───── AVAILABLE DATA
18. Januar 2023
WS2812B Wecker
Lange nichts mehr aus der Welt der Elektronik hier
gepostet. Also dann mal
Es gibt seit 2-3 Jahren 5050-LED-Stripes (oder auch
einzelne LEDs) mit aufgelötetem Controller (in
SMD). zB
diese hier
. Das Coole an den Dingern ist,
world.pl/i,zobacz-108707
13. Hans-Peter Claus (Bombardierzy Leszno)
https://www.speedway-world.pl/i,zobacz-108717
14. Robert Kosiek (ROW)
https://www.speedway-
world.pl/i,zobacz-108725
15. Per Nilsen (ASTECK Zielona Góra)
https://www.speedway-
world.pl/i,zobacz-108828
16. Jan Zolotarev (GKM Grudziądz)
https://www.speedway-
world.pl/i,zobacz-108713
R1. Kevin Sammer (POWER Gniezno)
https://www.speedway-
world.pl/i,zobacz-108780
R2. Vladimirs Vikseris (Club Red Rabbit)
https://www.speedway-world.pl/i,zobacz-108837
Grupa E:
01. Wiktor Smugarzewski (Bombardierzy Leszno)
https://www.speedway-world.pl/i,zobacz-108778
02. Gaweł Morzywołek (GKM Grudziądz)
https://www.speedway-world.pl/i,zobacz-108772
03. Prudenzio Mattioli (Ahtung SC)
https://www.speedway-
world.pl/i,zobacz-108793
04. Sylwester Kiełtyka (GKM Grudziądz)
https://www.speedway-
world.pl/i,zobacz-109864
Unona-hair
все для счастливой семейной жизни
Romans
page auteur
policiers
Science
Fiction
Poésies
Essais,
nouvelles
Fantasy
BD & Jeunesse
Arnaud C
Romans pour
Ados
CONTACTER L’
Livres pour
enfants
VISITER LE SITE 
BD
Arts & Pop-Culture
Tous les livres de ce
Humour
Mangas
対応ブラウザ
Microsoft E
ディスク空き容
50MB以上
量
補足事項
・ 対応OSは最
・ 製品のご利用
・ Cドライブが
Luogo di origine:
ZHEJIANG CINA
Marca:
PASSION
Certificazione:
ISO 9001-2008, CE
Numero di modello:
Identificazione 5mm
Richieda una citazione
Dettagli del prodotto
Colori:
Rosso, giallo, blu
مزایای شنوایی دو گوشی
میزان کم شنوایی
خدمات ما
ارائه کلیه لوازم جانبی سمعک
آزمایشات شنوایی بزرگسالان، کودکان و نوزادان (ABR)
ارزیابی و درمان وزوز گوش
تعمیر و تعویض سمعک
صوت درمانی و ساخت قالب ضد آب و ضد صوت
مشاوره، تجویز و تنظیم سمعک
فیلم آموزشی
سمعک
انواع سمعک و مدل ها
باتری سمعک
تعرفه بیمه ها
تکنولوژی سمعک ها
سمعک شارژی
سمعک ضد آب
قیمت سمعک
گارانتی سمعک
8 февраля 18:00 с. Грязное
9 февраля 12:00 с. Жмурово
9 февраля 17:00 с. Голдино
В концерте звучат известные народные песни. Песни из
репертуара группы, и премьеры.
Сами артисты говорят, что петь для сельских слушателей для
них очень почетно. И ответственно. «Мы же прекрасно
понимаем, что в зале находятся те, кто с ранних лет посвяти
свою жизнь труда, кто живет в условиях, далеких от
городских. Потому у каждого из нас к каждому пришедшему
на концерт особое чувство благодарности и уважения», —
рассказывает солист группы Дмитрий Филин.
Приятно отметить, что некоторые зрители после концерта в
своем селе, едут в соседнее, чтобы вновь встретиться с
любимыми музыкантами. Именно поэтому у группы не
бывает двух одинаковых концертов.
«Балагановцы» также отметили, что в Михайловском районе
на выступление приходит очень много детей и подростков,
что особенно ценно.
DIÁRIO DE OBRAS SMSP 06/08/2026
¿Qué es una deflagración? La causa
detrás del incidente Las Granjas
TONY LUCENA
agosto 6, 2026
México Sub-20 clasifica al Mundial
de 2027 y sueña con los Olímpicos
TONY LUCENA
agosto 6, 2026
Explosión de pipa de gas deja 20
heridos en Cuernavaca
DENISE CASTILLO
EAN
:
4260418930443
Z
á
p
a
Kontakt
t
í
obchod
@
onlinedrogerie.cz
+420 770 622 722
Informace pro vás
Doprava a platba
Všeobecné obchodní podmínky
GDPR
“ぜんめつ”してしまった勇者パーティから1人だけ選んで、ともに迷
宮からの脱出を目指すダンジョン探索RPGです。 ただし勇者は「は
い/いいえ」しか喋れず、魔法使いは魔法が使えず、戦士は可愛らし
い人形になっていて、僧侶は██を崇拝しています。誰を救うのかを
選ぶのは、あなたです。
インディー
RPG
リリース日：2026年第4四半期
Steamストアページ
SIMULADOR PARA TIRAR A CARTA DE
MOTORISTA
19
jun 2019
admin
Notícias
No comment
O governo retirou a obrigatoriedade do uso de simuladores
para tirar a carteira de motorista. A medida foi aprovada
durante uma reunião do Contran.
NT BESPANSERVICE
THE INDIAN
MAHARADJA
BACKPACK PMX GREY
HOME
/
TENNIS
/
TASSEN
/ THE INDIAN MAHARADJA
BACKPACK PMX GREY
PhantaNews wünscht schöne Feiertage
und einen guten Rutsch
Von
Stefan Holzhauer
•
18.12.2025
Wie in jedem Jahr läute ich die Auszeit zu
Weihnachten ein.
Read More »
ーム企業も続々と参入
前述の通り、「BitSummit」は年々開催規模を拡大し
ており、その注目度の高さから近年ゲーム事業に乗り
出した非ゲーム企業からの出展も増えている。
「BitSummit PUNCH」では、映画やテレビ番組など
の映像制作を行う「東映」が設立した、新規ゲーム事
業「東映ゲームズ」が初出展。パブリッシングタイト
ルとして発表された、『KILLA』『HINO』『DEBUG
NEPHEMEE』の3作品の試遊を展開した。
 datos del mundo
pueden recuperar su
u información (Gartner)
──────────
- [WORK TO COMPLETE]:
Provide an exact reproduction of all the entries shown above.

- [REPLY TO THE TASK]:
18. Januar 2023
WS2812B Wecker
Lange nichts mehr aus der Welt der Elektronik hier
gepostet. Also dann mal
Es gibt seit 2-3 Jahren 5050-LED-Stripes (oder auch
einzelne LEDs) mit aufgelötetem Controller (in
SMD). zB
diese hier
. Das Coole an den Dingern ist,
world.pl/i,zobacz-108707
13. Hans-Peter Claus (Bombardierzy Leszno)
https://www.speedway-world.pl/i,zobacz-108717
14. Robert Kosiek (ROW)
https://www.speedway-
world.pl/i,zobacz-108725
15. Per Nilsen (ASTECK Zielona Góra)
https://www.speedway-
world.pl/i,zobacz-108828
16. Jan Zolotarev (GKM Grudziądz)
https://www.speedway-
world.pl/i,zobacz-108713
R1. Kevin Sammer (POWER Gniezno)
https://www.speedway-
world.pl/i,zobacz-108780
R2. Vladimirs Vikseris (Club Red Rabbit)
https://www.speedway-world.pl/i,zobacz-108837
Grupa E:
01. Wiktor Smugarzewski (Bombardierzy Leszno)
https://www.speedway-world.pl/i,zobacz-108778
02. Gaweł Morzywołek (GKM Grudziądz)
https://www.speedway-world.pl/i,zobacz-108772
03. Prudenzio Mattioli (Ahtung SC)
https://www.speedway-
world.pl/i,zobacz-108793
04. Sylwester Kiełtyka (GKM Grudziądz)
https://www.speedway-
world.pl/i,zobacz-109864
Unona-hair
все для счастливой семейной жизни
Romans
page auteur
policiers
Science
Fiction
Poésies
Essais,
nouvelles
Fantasy
BD & Jeunesse
Arnaud C
Romans pour
Ados
CONTACTER L’
Livres pour
enfants
VISITER LE SITE 
BD
Arts & Pop-Culture
Tous les livres de ce
Humour
Mangas
対応ブラウザ
Microsoft E
ディスク空き容
50MB以上
量
補足事項
・ 対応OSは最
・ 製品のご利用
・ Cドライブが
Luogo di origine:
ZHEJIANG CINA
Marca:
PASSION
Certificazione:
ISO 9001-2008, CE
Numero di modello:
Identificazione 5mm
Richieda una citazione
Dettagli del prodotto
Colori:
Rosso, giallo, blu
مزایای شنوایی دو گوشی
میزان کم شنوایی
خدمات ما
ارائه کلیه لوازم جانبی سمعک
آزمایشات شنوایی بزرگسالان، کودکان و نوزادان (ABR)
ارزیابی و درمان وزوز گوش
تعمیر و تعویض سمعک
صوت درمانی و ساخت قالب ضد آب و ضد صوت
مشاوره، تجویز و تنظیم سمعک
فیلم آموزشی
سمعک
انواع سمعک و مدل ها
باتری سمعک
تعرفه بیمه ها
تکنولوژی سمعک ها
سمعک شارژی
سمعک ضد آب
قیمت سمعک
گارانتی سمعک
8 февраля 18:00 с. Грязное
9 февраля 12:00 с. Жмурово
9 февраля 17:00 с. Голдино
В концерте звучат известные народные песни. Песни из
репертуара группы, и премьеры.
Сами артисты говорят, что петь для сельских слушателей для
них очень почетно. И ответственно. «Мы же прекрасно
понимаем, что в зале находятся те, кто с ранних лет посвяти
свою жизнь труда, кто живет в условиях, далеких от
городских. Потому у каждого из нас к каждому пришедшему
на концерт особое чувство благодарности и уважения», —
рассказывает солист группы Дмитрий Филин.
Приятно отметить, что некоторые зрители после концерта в
своем селе, едут в соседнее, чтобы вновь встретиться с
любимыми музыкантами. Именно поэтому у группы не
бывает двух одинаковых концертов.
«Балагановцы» также отметили, что в Михайловском районе
на выступление приходит очень много детей и подростков,
что особенно ценно.
DIÁRIO DE OBRAS SMSP 06/08/2026
¿Qué es una deflagración? La causa
detrás del incidente Las Granjas
TONY LUCENA
agosto 6, 2026
México Sub-20 clasifica al Mundial
de 2027 y sueña con los Olímpicos
TONY LUCENA
agosto 6, 2026
Explosión de pipa de gas deja 20
heridos en Cuernavaca
DENISE CASTILLO
EAN
:
4260418930443
Z
á
p
a
Kontakt
t
í
obchod
@
onlinedrogerie.cz
+420 770 622 722
Informace pro vás
Doprava a platba
Všeobecné obchodní podmínky
GDPR
“ぜんめつ”してしまった勇者パーティから1人だけ選んで、ともに迷
宮からの脱出を目指すダンジョン探索RPGです。 ただし勇者は「は
い/いいえ」しか喋れず、魔法使いは魔法が使えず、戦士は可愛らし
い人形になっていて、僧侶は██を崇拝しています。誰を救うのかを
選ぶのは、あなたです。
インディー
RPG
リリース日：2026年第4四半期
Steamストアページ
SIMULADOR PARA TIRAR A CARTA DE
MOTORISTA
19
jun 2019
admin
Notícias
No comment
O governo retirou a obrigatoriedade do uso de simuladores
para tirar a carteira de motorista. A medida foi aprovada
durante uma reunião do Contran.
NT BESPANSERVICE
THE INDIAN
MAHARADJA
BACKPACK PMX GREY
HOME
/
TENNIS
/
TASSEN
/ THE INDIAN MAHARADJA
BACKPACK PMX GREY
PhantaNews wünscht schöne Feiertage
und einen guten Rutsch
Von
Stefan Holzhauer
•
18.12.2025
Wie in jedem Jahr läute ich die Auszeit zu
Weihnachten ein.
Read More »
ーム企業も続々と参入
前述の通り、「BitSummit」は年々開催規模を拡大し
ており、その注目度の高さから近年ゲーム事業に乗り
出した非ゲーム企業からの出展も増えている。
「BitSummit PUNCH」では、映画やテレビ番組など
の映像制作を行う「東映」が設立した、新規ゲーム事
業「東映ゲームズ」が初出展。パブリッシングタイト
ルとして発表された、『KILLA』『HINO』『DEBUG
NEPHEMEE』の3作品の試遊を展開した。
 datos del mundo
pueden recuperar su
u información (Gartner)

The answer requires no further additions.